This flight or fight response can be adaptive or maladaptive. It’s great when you have to react rapidly to a stimulus. For example, it will serve you well if you have to jump out of the way of an oncoming car or just before you have to make a job-related presentation. However, it isn’t a good fit for ongoing stressful experiences that cause anxiety and from which there is no time for rest and recovery. For example, when you have relentless demands in the workplace or relationship difficulties at home. This chronic stress can negatively impact cognitive functioning, emotion regulation, and physical health.
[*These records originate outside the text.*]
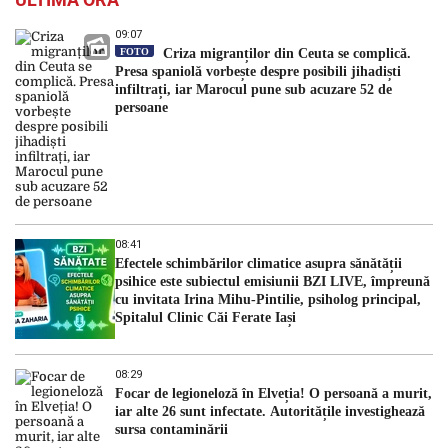
09:07
FOTO
Criza migranților din Ceuta se complică.
Presa spaniolă vorbește despre posibili jihadiști
infiltrați, iar Marocul pune sub acuzare 52 de
persoane
08:41
Efectele schimbărilor climatice asupra sănătății
psihice este subiectul emisiunii BZI LIVE, împreună
cu invitata Irina Mihu-Pintilie, psiholog principal,
Spitalul Clinic Căi Ferate Iași
08:29
Focar de legioneloză în Elveția! O persoană a murit,
iar alte 26 sunt infectate. Autoritățile investighează
sursa contaminării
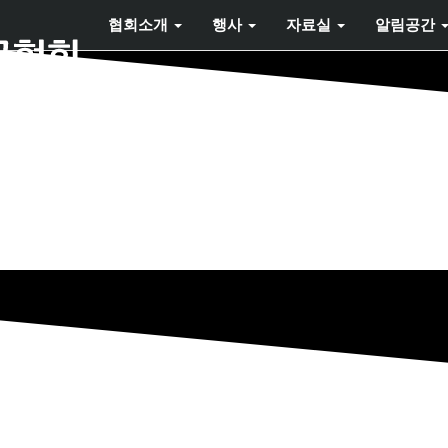
협회소개
행사
자료실
알림공간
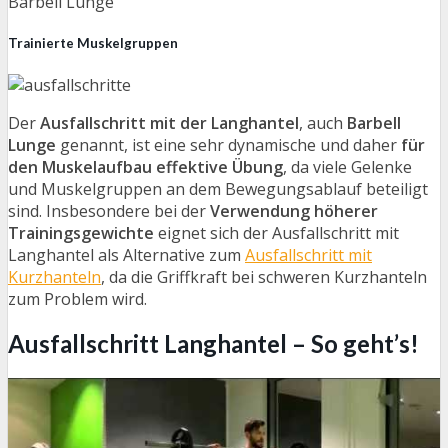
Barbell Lunge
Trainierte Muskelgruppen
Der
Ausfallschritt mit der Langhantel
, auch
Barbell
Lunge
genannt, ist eine sehr dynamische und daher
für
den Muskelaufbau effektive Übung
, da viele Gelenke
und Muskelgruppen an dem Bewegungsablauf beteiligt
sind. Insbesondere bei der
Verwendung höherer
Trainingsgewichte
eignet sich der Ausfallschritt mit
Langhantel als Alternative zum
Ausfallschritt mit
Kurzhanteln
, da die Griffkraft bei schweren Kurzhanteln
zum Problem wird.
Ausfallschritt Langhantel – So geht’s!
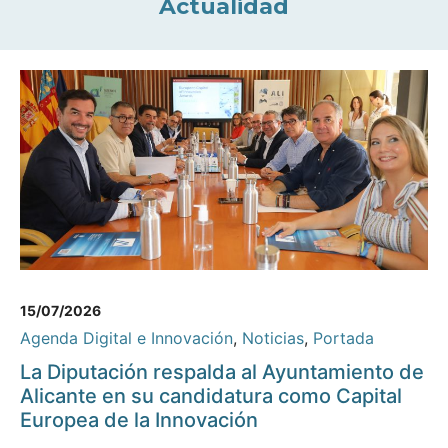
Actualidad
15/07/2026
Agenda Digital e Innovación
,
Noticias
,
Portada
La Diputación respalda al Ayuntamiento de
Alicante en su candidatura como Capital
Europea de la Innovación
Being able to manage stress is essential for creating the conditions that foster success, health, and well-being. Unsurprisingly, there are short and long-term strategies for managing your stress levels. Mindfulness can be both, and practicing mindfulness enhances cognitive functioning, improves emotion regulation, increases self-awareness, and promotes relaxation.
As a short-term strategy, we can focus on applying mindfulness in the here and now. One such strategy is to pause briefly and repeatedly throughout the day. Just shifting your attention from whatever is going on to the act of taking a single purposeful breath can make a meaningful contribution to managing stress.
The directions are very simple:
• Focus on taking a single, full breath.
• Observe (notice if you lose focus on that single, full breath).
• Refocus, if needed.
To understand how this pausing works, consider that chronic stress affects the brain in the same way that running too many programs will affect your computer’s performance. After all, the brain is a computer of sorts, and both suffer when overloaded.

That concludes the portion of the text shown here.